Synth fragments and little electronic pulses and whirls begin the pitter-pattering ‘Evacuation Days’ before a little reggae riff introduces a shimmying skank. Garden variety psych rock with a somewhat generic swirling climax, the track is let down by the rather lacklustre little-girl-lost vocals. ‘Omen’ peeps and creeps ominously, augmented by the welcome addition of horns but is again marred by flat singing and iffy lyrics: “Take off all your clothes, cut open your chest” (hmm, no thanks). Funereal organs start the Can-ish ‘My Darkers’, one of many unconventional orchestral touches apparently employed to ‘expore elements of spirituality’. While certainly not unpleasant, calling Pit er Pat’s music ’spiritual’ is a leap of faith - padon the pun - too far.

The high point of High Time - I sincerely hope that is not the bad stoner pun I think it it is - comes mid-album. ‘Copper Pennies’ is sung in slightly deranged near-falsetto over a mildly Arabian (i.e., really mystical) retro pysch rock. The vocals - which remind me curiously of The Specials’s ‘Ghost Town’ - probably because of the track’s haunted house aesthetic - may be a little silly, but at least they are not indifferent. ‘The Cairo Shuffle’ - I title which confirms the Arabesque influence - also featuring cat-on-heat vocals, wheezes along on some pleasingly wonky antinquated keyboards. The vintage electronics and analogue pop sensibility reminds me vaguely of Broadcast’s retro futurist schtick. These tracks have a slightly hokey, deliberate lightness of touch which is refreshing after the more ponderous atmospherics of the earlier tracks.

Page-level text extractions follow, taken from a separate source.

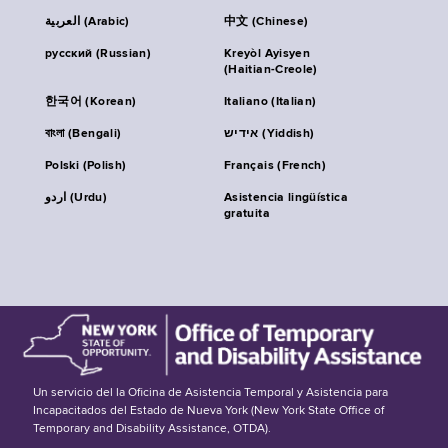
العربية (Arabic)
中文 (Chinese)
русский (Russian)
Kreyòl Ayisyen
(Haitian-Creole)
한국어 (Korean)
Italiano (Italian)
বাংলা (Bengali)
אידיש (Yiddish)
Polski (Polish)
Français (French)
اردو (Urdu)
Asistencia lingüística
gratuita
Un servicio del la Oficina de Asistencia Temporal y Asistencia para
Incapacitados del Estado de Nueva York (New York State Office of
Temporary and Disability Assistance, OTDA).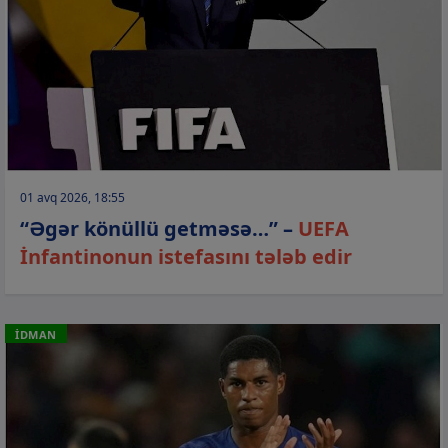
01 avq 2026, 18:55
“Əgər könüllü getməsə…” –
UEFA
İnfantinonun istefasını tələb edir
İDMAN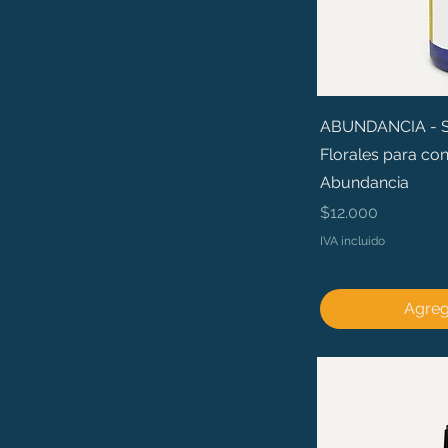
ABUNDANCIA - Sé 
Florales para con
Abundancia
Precio
$12.000
IVA incluido
Agrega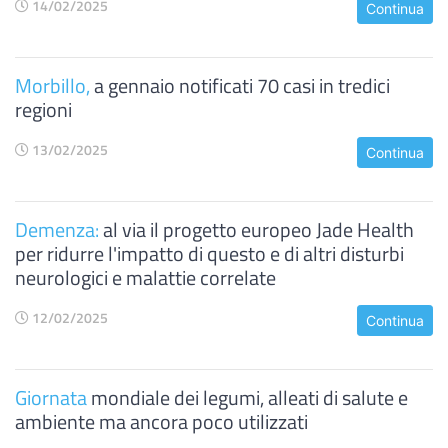
14/02/2025
Continua
Morbillo,
a gennaio notificati 70 casi in tredici
regioni
13/02/2025
Continua
Demenza:
al via il progetto europeo Jade Health
per ridurre l'impatto di questo e di altri disturbi
neurologici e malattie correlate
12/02/2025
Continua
Giornata
mondiale dei legumi, alleati di salute e
ambiente ma ancora poco utilizzati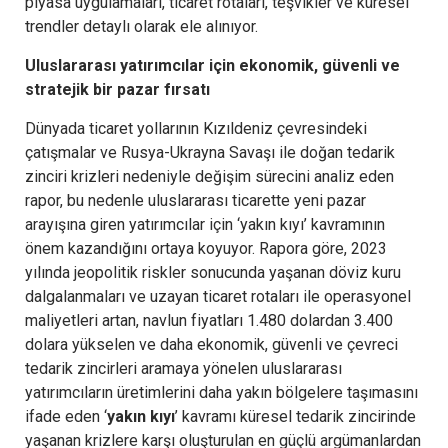
piyasa uygulamaları, ticaret rotaları, teşvikler ve küresel
trendler detaylı olarak ele alınıyor.
Uluslararası yatırımcılar için ekonomik, güvenli ve
stratejik bir pazar fırsatı
Dünyada ticaret yollarının Kızıldeniz çevresindeki
çatışmalar ve Rusya-Ukrayna Savaşı ile doğan tedarik
zinciri krizleri nedeniyle değişim sürecini analiz eden
rapor, bu nedenle uluslararası ticarette yeni pazar
arayışına giren yatırımcılar için ‘yakın kıyı’ kavramının
önem kazandığını ortaya koyuyor. Rapora göre, 2023
yılında jeopolitik riskler sonucunda yaşanan döviz kuru
dalgalanmaları ve uzayan ticaret rotaları ile operasyonel
maliyetleri artan, navlun fiyatları 1.480 dolardan 3.400
dolara yükselen ve daha ekonomik, güvenli ve çevreci
tedarik zincirleri aramaya yönelen uluslararası
yatırımcıların üretimlerini daha yakın bölgelere taşımasını
ifade eden ‘
yakın kıyı
’ kavramı küresel tedarik zincirinde
yaşanan krizlere karşı oluşturulan en güçlü argümanlardan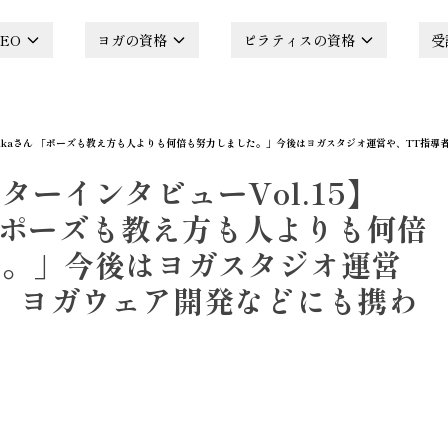
EO
ヨガの資格
ピラティスの資格
受
fumikaさん 「ポーズも教え方も人よりも何倍も努力しました。」今後はヨガスタジオ運営や、TT指
ターインタビューVol.15】
ん 「ポーズも教え方も人よりも何倍
た。」今後はヨガスタジオ運営
、ヨガウェア開発などにも携わ
！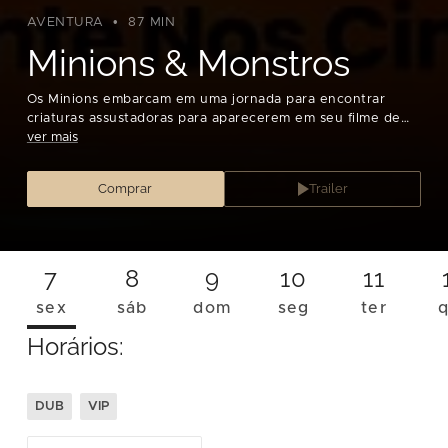
AVENTURA
87 MIN
Minions & Monstros
Os Minions embarcam em uma jornada para encontrar
criaturas assustadoras para aparecerem em seu filme de
monstros.
ver mais
Comprar
Trailer
7
8
9
10
11
sex
sáb
dom
seg
ter
Horários:
DUB
VIP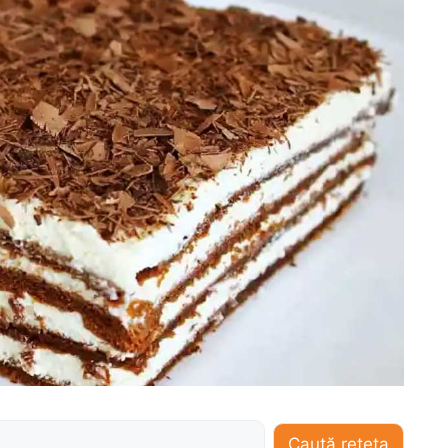
Caută rețeta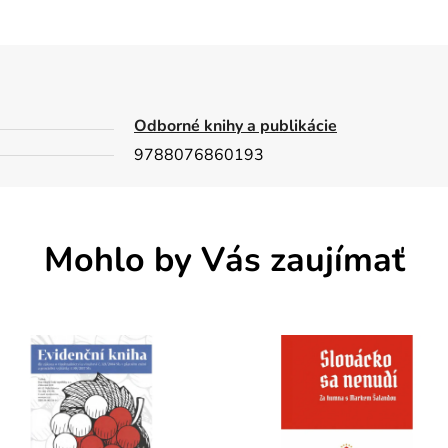
Odborné knihy a publikácie
9788076860193
Mohlo by Vás zaujímať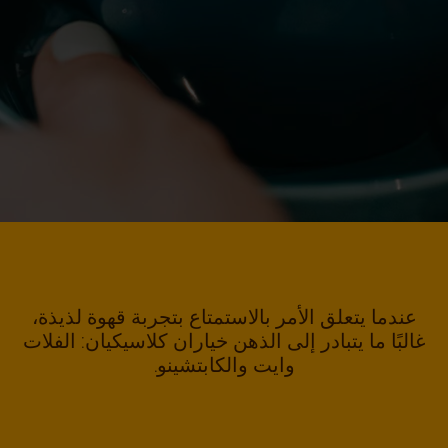
عندما يتعلق الأمر بالاستمتاع بتجربة قهوة لذيذة،
غالبًا ما يتبادر إلى الذهن خياران كلاسيكيان: الفلات
وايت والكابتشينو.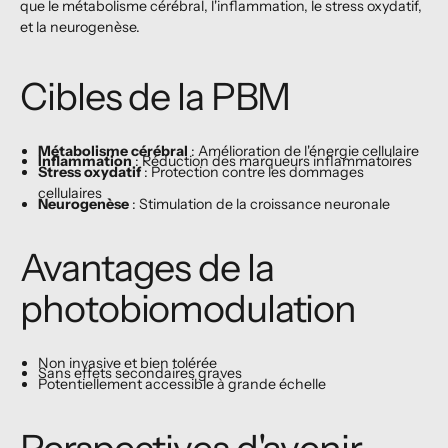
que le métabolisme cérébral, l'inflammation, le stress oxydatif,
et la neurogenèse.
Cibles de la PBM
Métabolisme cérébral
: Amélioration de l'énergie cellulaire
Inflammation
: Réduction des marqueurs inflammatoires
Stress oxydatif
: Protection contre les dommages
cellulaires
Neurogenèse
: Stimulation de la croissance neuronale
Avantages de la
photobiomodulation
Non invasive et bien tolérée
Sans effets secondaires graves
Potentiellement accessible à grande échelle
Perspectives d'avenir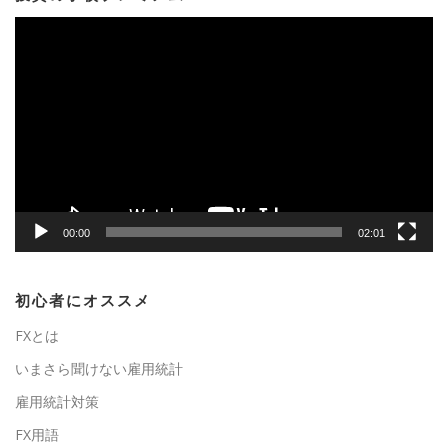
動
画
プ
レ
ー
ヤ
ー
00:00
02:01
初心者にオススメ
FXとは
いまさら聞けない雇用統計
雇用統計対策
FX用語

‘Creation Stepper’ is a dubby jam of plinkity-plonk bells and chimes which begins its trip in Burma but heads off to the outler limits (man) after a hazy stop-over in Jamaica (High Time indeed). Not dissimilar to some ooioo and Boredoms stuff, it ends in lunatic childish singing and hand-claps and sounds like it was recorded in a big empty hall with alot of happy people. Similarly, the kitchen-sink carnival of ‘Trod-A-Lond’ recalls Konono No.1’s scrap-yard raves, while closer ‘The Good Morning Song’ revolves around a kaleidocopic steel drum loop and dreamy vocal harmonies. Pit er Pat are better when they are in a sunny mood, the portentious psychedelics of the first part of the album simply don’t suit them. A bit of a grower this one, and given one of the band members is called ‘Butchy Fuego’ (love this name!), they can’t be that bad can they? Fans of Stereolab and Broadcast may apply.